### What the task asks:
In the entries below, find the line containing "Presenter Geeignet für" and the line containing "Fernbedienung Präsenter für". Copy those two lines and everything between them exactly, and only that.

*** Block opens ***

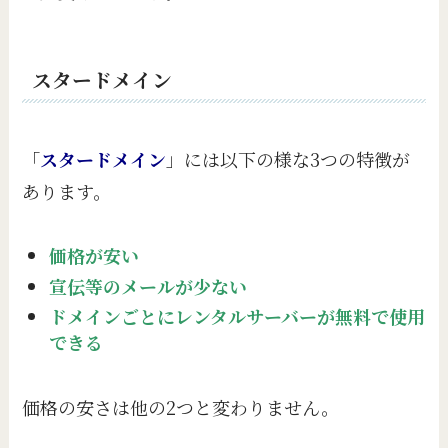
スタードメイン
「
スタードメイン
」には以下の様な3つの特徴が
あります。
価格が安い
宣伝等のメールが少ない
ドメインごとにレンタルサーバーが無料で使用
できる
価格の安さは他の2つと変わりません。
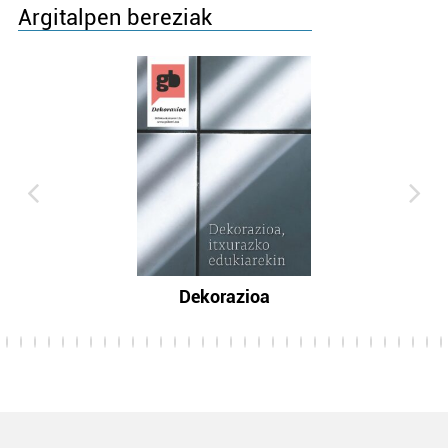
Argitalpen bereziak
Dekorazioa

*** Block closes ***
*** Block opens ***

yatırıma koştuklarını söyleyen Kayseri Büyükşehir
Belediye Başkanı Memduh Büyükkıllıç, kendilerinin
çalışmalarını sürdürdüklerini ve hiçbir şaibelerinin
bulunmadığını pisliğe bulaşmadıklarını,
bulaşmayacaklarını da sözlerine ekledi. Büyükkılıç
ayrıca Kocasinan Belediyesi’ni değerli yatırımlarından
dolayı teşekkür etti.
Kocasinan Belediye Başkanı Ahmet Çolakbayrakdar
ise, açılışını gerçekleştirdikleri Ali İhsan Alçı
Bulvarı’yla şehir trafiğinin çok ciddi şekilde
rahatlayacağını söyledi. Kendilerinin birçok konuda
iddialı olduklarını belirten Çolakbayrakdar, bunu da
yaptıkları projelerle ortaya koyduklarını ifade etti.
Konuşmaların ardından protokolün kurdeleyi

*** Block closes ***
*** Block opens ***

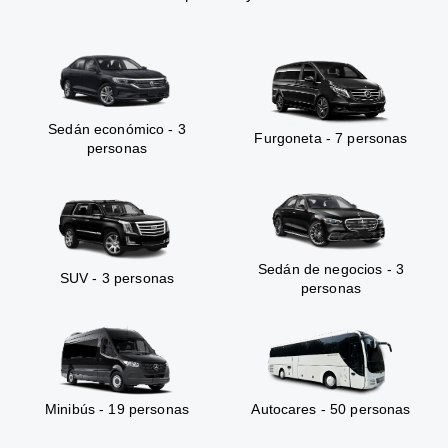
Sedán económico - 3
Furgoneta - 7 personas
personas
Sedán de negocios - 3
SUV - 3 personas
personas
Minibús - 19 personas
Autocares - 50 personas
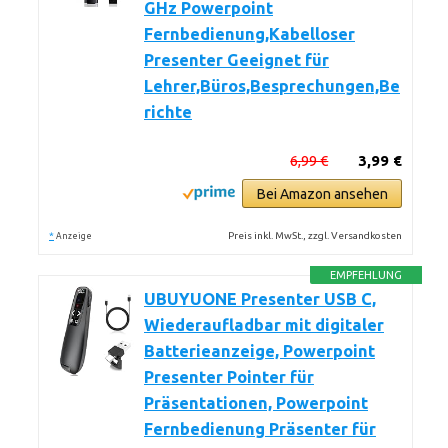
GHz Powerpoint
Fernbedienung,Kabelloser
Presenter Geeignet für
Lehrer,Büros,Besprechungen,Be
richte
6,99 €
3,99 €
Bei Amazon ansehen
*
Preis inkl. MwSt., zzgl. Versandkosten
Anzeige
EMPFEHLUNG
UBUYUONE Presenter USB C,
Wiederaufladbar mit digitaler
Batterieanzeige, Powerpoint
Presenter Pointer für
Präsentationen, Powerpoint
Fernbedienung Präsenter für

*** Block closes ***

### Written answer:
Presenter Geeignet für
Lehrer,Büros,Besprechungen,Be
richte
6,99 €
3,99 €
Bei Amazon ansehen
*
Preis inkl. MwSt., zzgl. Versandkosten
Anzeige
EMPFEHLUNG
UBUYUONE Presenter USB C,
Wiederaufladbar mit digitaler
Batterieanzeige, Powerpoint
Presenter Pointer für
Präsentationen, Powerpoint
Fernbedienung Präsenter für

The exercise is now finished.